Le minoranze chiedono lumi ma si sentono rispondere che finché vi è un contenzioso la documentazione e le notizie non possono essere fornite.
8) L’Amministrazione comunale Boratto, a ridosso delle elezioni 2019, in modo strumentale e, forse, per non ammettere di aver sbagliato, ha ritenuto allora di poter ancora tirarla per le lunghe sostenendo l’ardita tesi che le conclusioni sopra esposte fossero il frutto di un errore di fatto da parte del Consiglio di Stato.
Per tale ragione, è stato proposto innanzi al Consiglio di Stato un ricorso per revocazione contro la sentenza n. 4534/2017.
Si tratta di un rimedio del tutto eccezionale e che statisticamente – è notorio – ha scarse possibilità di riuscita.
Con la sentenza n. 6914/2018 del 6 dicembre 2018, il Consiglio di Stato ha rigettato anche il ricorso per revocazione proposto dal Comune.
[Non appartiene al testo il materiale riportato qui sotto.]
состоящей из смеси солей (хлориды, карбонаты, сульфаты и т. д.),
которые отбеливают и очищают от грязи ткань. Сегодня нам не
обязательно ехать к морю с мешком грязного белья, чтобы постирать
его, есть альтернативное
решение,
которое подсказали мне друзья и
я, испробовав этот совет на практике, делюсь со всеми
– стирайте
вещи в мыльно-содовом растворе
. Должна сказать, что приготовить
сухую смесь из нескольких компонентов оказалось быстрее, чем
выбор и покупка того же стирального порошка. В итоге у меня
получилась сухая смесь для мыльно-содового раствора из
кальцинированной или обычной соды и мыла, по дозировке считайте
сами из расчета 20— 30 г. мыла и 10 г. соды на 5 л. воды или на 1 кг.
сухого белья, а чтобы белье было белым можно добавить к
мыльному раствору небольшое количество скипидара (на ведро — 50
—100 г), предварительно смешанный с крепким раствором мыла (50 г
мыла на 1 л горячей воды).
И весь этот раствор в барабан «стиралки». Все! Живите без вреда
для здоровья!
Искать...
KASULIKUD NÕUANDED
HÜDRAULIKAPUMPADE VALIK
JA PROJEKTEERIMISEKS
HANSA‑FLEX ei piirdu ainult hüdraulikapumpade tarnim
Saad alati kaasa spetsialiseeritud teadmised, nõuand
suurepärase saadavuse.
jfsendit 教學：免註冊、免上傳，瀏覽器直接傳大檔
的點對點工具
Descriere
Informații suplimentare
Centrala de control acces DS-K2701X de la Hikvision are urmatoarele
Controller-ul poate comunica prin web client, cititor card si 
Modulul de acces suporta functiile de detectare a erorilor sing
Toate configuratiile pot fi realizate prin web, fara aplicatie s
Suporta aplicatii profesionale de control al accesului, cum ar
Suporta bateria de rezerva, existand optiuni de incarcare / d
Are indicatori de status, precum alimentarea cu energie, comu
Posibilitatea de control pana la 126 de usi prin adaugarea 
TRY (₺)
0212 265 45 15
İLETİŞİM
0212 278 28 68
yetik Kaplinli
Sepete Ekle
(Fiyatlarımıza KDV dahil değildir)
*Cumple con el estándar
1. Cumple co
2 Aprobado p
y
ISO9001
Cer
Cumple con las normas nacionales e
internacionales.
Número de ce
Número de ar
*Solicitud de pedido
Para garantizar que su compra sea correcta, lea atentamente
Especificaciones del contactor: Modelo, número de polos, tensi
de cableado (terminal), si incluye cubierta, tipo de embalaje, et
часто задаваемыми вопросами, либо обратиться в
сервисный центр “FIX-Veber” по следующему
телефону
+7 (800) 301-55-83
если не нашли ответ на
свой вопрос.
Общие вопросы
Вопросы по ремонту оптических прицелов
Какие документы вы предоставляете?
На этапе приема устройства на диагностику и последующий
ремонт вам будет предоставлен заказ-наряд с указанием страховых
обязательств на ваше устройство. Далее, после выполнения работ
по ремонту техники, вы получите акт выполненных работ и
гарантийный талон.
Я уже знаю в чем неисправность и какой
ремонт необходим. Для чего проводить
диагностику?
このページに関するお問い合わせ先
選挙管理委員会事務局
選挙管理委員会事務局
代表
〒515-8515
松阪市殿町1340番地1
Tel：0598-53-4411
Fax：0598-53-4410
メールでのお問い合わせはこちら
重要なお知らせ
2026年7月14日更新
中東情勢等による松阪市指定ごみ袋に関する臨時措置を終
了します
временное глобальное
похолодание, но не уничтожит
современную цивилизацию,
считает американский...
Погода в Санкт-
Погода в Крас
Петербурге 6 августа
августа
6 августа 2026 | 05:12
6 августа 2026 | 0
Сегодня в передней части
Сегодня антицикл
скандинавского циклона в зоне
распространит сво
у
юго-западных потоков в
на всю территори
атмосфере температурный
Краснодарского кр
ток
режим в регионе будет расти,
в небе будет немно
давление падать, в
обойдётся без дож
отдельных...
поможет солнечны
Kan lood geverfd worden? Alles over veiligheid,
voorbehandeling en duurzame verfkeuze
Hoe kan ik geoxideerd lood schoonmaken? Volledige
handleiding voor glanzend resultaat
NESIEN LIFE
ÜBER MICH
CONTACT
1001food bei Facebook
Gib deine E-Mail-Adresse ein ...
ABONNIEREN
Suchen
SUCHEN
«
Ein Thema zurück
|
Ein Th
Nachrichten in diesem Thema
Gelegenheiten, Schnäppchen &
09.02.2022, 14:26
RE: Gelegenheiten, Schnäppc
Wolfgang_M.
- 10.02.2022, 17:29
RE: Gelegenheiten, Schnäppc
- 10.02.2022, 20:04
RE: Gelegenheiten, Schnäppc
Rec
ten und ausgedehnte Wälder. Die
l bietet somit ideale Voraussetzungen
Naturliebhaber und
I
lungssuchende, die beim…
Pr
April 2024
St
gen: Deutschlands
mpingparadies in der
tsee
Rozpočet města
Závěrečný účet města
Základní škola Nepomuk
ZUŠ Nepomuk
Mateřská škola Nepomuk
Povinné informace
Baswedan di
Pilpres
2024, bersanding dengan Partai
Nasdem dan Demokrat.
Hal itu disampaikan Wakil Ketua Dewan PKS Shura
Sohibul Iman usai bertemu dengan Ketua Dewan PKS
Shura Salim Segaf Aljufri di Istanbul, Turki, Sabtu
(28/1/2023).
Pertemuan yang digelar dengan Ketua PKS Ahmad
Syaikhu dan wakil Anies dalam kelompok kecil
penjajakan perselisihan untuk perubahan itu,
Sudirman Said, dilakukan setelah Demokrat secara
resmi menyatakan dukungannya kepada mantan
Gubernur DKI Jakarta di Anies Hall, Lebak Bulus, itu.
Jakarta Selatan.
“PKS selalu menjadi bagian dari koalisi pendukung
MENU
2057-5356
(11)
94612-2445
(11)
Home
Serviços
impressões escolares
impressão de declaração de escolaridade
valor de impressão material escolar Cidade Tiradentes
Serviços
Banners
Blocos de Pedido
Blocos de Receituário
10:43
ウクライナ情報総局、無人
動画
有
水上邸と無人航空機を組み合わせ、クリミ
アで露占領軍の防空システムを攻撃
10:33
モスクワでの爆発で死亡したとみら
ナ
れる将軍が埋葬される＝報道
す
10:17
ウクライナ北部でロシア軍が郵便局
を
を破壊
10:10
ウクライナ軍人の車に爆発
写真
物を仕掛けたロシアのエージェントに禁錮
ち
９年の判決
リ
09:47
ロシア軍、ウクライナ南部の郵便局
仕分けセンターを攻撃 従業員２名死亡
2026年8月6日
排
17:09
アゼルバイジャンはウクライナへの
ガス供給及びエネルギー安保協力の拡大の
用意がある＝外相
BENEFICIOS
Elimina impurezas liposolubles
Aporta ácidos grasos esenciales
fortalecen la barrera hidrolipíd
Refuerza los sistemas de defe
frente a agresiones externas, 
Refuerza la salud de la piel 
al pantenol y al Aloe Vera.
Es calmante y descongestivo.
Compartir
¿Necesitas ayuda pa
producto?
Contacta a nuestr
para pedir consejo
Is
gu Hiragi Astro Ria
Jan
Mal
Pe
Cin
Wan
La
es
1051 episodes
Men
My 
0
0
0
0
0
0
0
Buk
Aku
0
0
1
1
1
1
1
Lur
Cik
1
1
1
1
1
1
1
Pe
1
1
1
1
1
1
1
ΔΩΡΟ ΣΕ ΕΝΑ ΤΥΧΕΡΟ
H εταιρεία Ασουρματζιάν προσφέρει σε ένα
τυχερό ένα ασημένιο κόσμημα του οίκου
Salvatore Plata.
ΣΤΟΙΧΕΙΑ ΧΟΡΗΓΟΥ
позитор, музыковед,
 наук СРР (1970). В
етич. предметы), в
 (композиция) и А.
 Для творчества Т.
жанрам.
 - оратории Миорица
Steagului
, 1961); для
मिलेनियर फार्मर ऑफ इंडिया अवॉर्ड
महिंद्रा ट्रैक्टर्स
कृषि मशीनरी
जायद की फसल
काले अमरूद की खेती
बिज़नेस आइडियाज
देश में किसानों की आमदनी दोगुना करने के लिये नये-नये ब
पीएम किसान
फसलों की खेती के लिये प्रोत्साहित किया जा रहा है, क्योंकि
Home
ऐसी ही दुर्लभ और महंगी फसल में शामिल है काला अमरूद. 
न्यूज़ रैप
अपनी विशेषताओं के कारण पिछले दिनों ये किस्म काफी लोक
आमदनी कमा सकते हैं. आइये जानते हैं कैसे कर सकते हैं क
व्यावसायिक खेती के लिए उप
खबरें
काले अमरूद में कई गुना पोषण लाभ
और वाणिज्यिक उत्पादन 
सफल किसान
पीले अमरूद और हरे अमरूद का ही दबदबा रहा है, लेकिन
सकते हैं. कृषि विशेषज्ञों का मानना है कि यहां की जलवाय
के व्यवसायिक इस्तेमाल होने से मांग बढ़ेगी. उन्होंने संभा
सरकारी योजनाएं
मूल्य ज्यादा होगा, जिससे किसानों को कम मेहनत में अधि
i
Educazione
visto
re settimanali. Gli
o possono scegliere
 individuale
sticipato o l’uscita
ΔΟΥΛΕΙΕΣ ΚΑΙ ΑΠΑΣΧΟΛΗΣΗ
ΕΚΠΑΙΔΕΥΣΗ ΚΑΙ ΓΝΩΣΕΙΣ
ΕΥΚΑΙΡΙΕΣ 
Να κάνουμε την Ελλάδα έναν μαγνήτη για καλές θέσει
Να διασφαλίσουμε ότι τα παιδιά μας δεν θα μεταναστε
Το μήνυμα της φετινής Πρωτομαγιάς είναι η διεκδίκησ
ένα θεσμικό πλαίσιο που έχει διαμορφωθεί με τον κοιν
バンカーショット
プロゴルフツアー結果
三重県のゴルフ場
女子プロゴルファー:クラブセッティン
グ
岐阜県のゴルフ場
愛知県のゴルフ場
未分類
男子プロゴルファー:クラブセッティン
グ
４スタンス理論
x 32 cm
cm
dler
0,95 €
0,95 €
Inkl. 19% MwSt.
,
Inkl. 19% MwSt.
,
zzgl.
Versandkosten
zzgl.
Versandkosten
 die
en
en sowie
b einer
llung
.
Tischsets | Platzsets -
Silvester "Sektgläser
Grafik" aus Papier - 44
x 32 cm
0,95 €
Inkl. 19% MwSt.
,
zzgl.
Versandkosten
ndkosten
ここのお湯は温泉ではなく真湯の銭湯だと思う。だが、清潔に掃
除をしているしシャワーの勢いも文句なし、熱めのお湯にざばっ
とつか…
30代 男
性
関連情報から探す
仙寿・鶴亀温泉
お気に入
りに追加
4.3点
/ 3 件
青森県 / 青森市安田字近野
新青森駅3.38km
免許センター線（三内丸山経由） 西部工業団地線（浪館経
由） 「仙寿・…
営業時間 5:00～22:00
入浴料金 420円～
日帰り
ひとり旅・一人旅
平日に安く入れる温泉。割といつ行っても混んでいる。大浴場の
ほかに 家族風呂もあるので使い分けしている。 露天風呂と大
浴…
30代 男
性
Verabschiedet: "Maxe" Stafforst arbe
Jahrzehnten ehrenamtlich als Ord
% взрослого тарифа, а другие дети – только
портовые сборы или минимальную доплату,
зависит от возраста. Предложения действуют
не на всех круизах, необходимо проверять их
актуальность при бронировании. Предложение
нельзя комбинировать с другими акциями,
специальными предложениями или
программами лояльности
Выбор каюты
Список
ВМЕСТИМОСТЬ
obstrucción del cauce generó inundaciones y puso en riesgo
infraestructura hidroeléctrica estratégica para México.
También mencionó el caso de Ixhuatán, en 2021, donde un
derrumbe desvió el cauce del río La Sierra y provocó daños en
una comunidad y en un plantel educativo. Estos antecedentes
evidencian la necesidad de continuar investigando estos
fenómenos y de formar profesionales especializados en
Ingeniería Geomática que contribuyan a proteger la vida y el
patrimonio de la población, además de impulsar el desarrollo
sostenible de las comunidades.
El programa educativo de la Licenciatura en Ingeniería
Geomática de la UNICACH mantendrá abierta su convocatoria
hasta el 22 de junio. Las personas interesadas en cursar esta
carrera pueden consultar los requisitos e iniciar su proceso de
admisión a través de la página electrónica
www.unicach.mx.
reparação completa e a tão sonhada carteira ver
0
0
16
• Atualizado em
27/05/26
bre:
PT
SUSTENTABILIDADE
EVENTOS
Nel frattempo spese legali ed interessi lievitavano e nel frattempo l’Amministrazione chiede a chi abita negli edifici incriminati di sostenere i costi dell’abuso se non vi dovesse provvedere l’Alta Padovana Costruzioni srl.
9) E qui ricadono le responsabilità dell’attuale Amministrazione comunale che, invece di trovare un punto di intesa con la società Alta Padovana Costruzioni srl che nel frattempo si era resa disponibile a trovare una conclusione conciliativa, preferisce tacere e subire un c.d. giudizio di ottemperanza ovvero un giudizio esecutivo con il quale il privato cerca di dare attuazione alle sentenze per lui positive.
10) Come va a finire l’ennesimo round giudiziario? Naturalmente, il Comune perde anche questa causa a seguito della sentenza 7041/2020.
Il Consiglio di Stato condanna alle spese e nomina un Commissario ad Acta, pagato anch’esso dalla collettività. Chi è il Commissario ad Acta? E’ una figura istituzionale nominata dal Giudice per rendere esecutiva una sentenza, sostituendosi alla P.A. inerte.
Insomma, un’onta amministrativa, una figuraccia anche costosa!
11) La lunga telenovela è ferma qui: il Commissario sta lavorando per determinare quanti soldi dovranno essere restituiti al privato.
12) Siamo tutti con il fiato sospeso, con la preoccupazione che venga creato un buco di bilancio anche se, memore delle molte grida di allarme alzatesi più volte dalle minoranze, sono stati finalmente accantonati circa € 500.000,00. Basteranno?
E il cittadino intanto paga la mala gestio degli amministratori.
13) Le minoranze rinvieranno il tutto alla Corte dei Conti perché questo reiterato sperpero ha dei nomi e dei cognomi.